Wait though, it’s not that bread doesn’t exist. There’s a lot of bread here. I just don’t recognize most of it. Bread here is usually sweet. I tried some Bimbo bread (Bimbo is based in South America)… I figured South Americans wouldn’t screw with bread. Sweet, almost a smell of sugar. Just doesn’t work with a ham sandwich, cheese and mayo.
Finally, I found a type of bread called “Morning Breakfast” that’s the closest thing to “bread” as I know it - a pretty standard white bread. It comes in mini packages of 6 slices for as much as twice that much of most other kinds. I pay the premium.
MWM, It’s pretty much the same. Colonel Harland Sanders secret recipe was not screwed with. However, I’ve not delved beyond the original recipe sandwiches. There’s lots on the menu that I don’t recognize, but I didn’t go to KFC because I was feeling adventurous. It was wholly a need for something familiar. Haven’t been to Cold Stone, DQ or Haagen Dazs yet.

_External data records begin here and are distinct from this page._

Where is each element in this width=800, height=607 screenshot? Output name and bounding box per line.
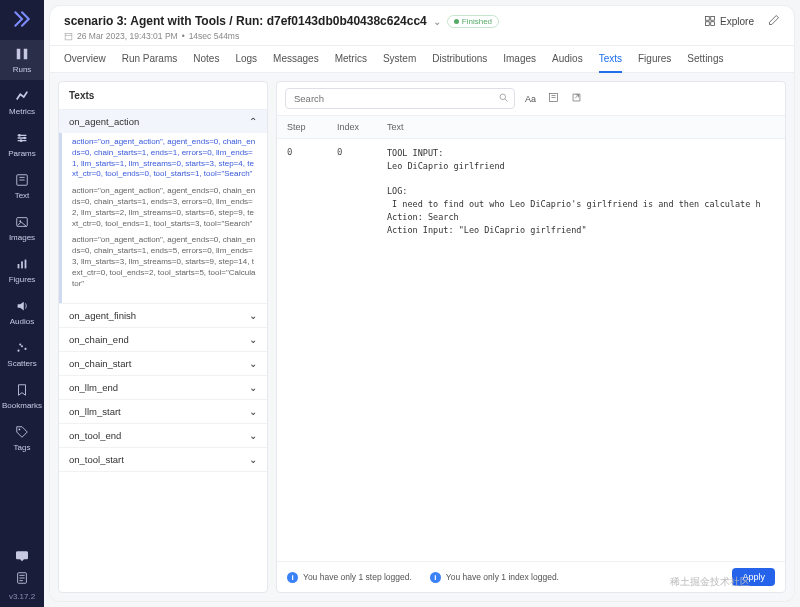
acc-head[interactable]: on_llm_end⌄ (59, 376, 267, 399)
acc-label: on_chain_start (69, 358, 131, 369)
tab-logs[interactable]: Logs (235, 46, 257, 72)
tab-audios[interactable]: Audios (552, 46, 583, 72)
svg-rect-18 (711, 17, 715, 21)
svg-point-3 (23, 137, 26, 140)
calendar-icon (64, 32, 73, 41)
acc-head[interactable]: on_chain_start⌄ (59, 352, 267, 375)
tab-bar: Overview Run Params Notes Logs Messages … (50, 46, 794, 73)
info-text: You have only 1 step logged. (303, 572, 412, 582)
acc-head[interactable]: on_llm_start⌄ (59, 400, 267, 423)
nav-figures[interactable]: Figures (0, 250, 44, 290)
svg-rect-19 (706, 22, 710, 26)
export-button[interactable] (569, 90, 584, 107)
text-card[interactable]: action="on_agent_action", agent_ends=0, … (72, 186, 257, 229)
bookmarks-icon (14, 382, 30, 398)
acc-label: on_tool_start (69, 454, 124, 465)
nav-label: Audios (10, 317, 34, 326)
text-card[interactable]: action="on_agent_action", agent_ends=0, … (72, 235, 257, 289)
chevron-down-icon: ⌄ (249, 430, 257, 441)
table-header: Step Index Text (277, 116, 785, 139)
nav-bookmarks[interactable]: Bookmarks (0, 376, 44, 416)
acc-head[interactable]: on_tool_end⌄ (59, 424, 267, 447)
nav-metrics[interactable]: Metrics (0, 82, 44, 122)
acc-head[interactable]: on_tool_start⌄ (59, 448, 267, 471)
content-area: Texts on_agent_action ⌃ action="on_agent… (50, 73, 794, 601)
chevron-down-icon: ⌄ (249, 454, 257, 465)
docs-icon[interactable] (14, 570, 30, 586)
tab-settings[interactable]: Settings (687, 46, 723, 72)
nav-label: Bookmarks (2, 401, 42, 410)
svg-rect-1 (24, 49, 28, 60)
figures-icon (14, 256, 30, 272)
nav-text[interactable]: Text (0, 166, 44, 206)
table-row[interactable]: 0 0 TOOL INPUT: Leo DiCaprio girlfriend … (277, 139, 785, 244)
status-dot-icon (454, 19, 459, 24)
status-badge: Finished (447, 15, 499, 28)
acc-head[interactable]: on_chain_end⌄ (59, 328, 267, 351)
tab-messages[interactable]: Messages (273, 46, 319, 72)
nav-audios[interactable]: Audios (0, 292, 44, 332)
tab-notes[interactable]: Notes (193, 46, 219, 72)
acc-on-tool-end: on_tool_end⌄ (59, 424, 267, 448)
acc-head[interactable]: on_agent_finish⌄ (59, 304, 267, 327)
search-input[interactable] (285, 88, 515, 109)
chevron-down-icon[interactable]: ⌄ (433, 16, 441, 27)
nav-runs[interactable]: Runs (0, 40, 44, 80)
runs-icon (14, 46, 30, 62)
svg-point-13 (24, 348, 26, 350)
scatters-icon (14, 340, 30, 356)
apply-button[interactable]: Apply (732, 568, 775, 586)
tab-overview[interactable]: Overview (64, 46, 106, 72)
run-date: 26 Mar 2023, 19:43:01 PM (77, 31, 178, 41)
images-icon (14, 214, 30, 230)
nav-label: Metrics (9, 107, 35, 116)
acc-on-chain-start: on_chain_start⌄ (59, 352, 267, 376)
explore-label: Explore (720, 16, 754, 27)
acc-on-agent-action: on_agent_action ⌃ action="on_agent_actio… (59, 110, 267, 304)
search-wrap (285, 88, 515, 109)
status-text: Finished (462, 17, 492, 26)
text-card[interactable]: action="on_agent_action", agent_ends=0, … (72, 137, 257, 180)
nav-label: Images (9, 233, 35, 242)
tab-metrics[interactable]: Metrics (335, 46, 367, 72)
explore-button[interactable]: Explore (704, 15, 754, 27)
main-panel: scenario 3: Agent with Tools / Run: d7ef… (50, 6, 794, 601)
nav-tags[interactable]: Tags (0, 418, 44, 458)
tab-system[interactable]: System (383, 46, 416, 72)
svg-rect-0 (17, 49, 21, 60)
info-icon: i (287, 572, 298, 583)
tab-run-params[interactable]: Run Params (122, 46, 178, 72)
texts-sidebar: Texts on_agent_action ⌃ action="on_agent… (58, 81, 268, 593)
app-nav: Runs Metrics Params Text Images Figures … (0, 40, 44, 548)
tab-texts[interactable]: Texts (599, 46, 622, 73)
cell-index: 0 (337, 147, 387, 236)
search-icon[interactable] (498, 92, 509, 105)
chevron-down-icon: ⌄ (249, 334, 257, 345)
edit-button[interactable] (768, 14, 780, 28)
sidebar-body: on_agent_action ⌃ action="on_agent_actio… (59, 110, 267, 592)
nav-images[interactable]: Images (0, 208, 44, 248)
nav-scatters[interactable]: Scatters (0, 334, 44, 374)
tab-images[interactable]: Images (503, 46, 536, 72)
acc-head-on-agent-action[interactable]: on_agent_action ⌃ (59, 110, 267, 133)
app-bottom: v3.17.2 (9, 548, 35, 607)
font-size-button[interactable]: Aa (523, 92, 538, 106)
cell-step: 0 (287, 147, 337, 236)
discord-icon[interactable] (14, 548, 30, 564)
wrap-button[interactable] (546, 90, 561, 107)
nav-label: Figures (9, 275, 36, 284)
info-step: i You have only 1 step logged. (287, 572, 412, 583)
nav-params[interactable]: Params (0, 124, 44, 164)
acc-label: on_llm_end (69, 382, 118, 393)
version-label: v3.17.2 (9, 592, 35, 601)
chevron-down-icon: ⌄ (249, 358, 257, 369)
tab-distributions[interactable]: Distributions (432, 46, 487, 72)
tab-figures[interactable]: Figures (638, 46, 671, 72)
col-step: Step (287, 122, 337, 132)
page-title: scenario 3: Agent with Tools / Run: d7ef… (64, 14, 427, 28)
pencil-icon (768, 14, 780, 26)
chevron-down-icon: ⌄ (249, 310, 257, 321)
col-index: Index (337, 122, 387, 132)
acc-label: on_agent_action (69, 116, 139, 127)
chevron-up-icon: ⌃ (249, 116, 257, 127)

I can be quoted as saying, “a billion people can’t be wrong,” when people asked me how I would handle the food over here. Turns out that a lot of the billion go to Thai and Korean restaurants. Ultimately, there’s a lot of “normal” food here that is sometimes difficult to stomach because of what it is (not how it tastes), like pork blood noodles (usually served with mostly wheat noodles, but present for flavor). There’s another set of food that’s hard to take because the tastes are just hard to deal with, I blogged about some of these in “Adventures with Hairy Crab in China”. I had a street vendor flat bread, with Sesame seeds on it. It had the taste of eggs, and was warm - 1 yuan for a decent sized piece. I’m betting that the locals can pay even less for it, but I’m not about to attempt to bargain at my skill level not for something so inexpensive. I’ve had great Thai, Japanese and Korean BBQ here. I had some “O.K.” Chinese food, but as they say… nothing to write home about.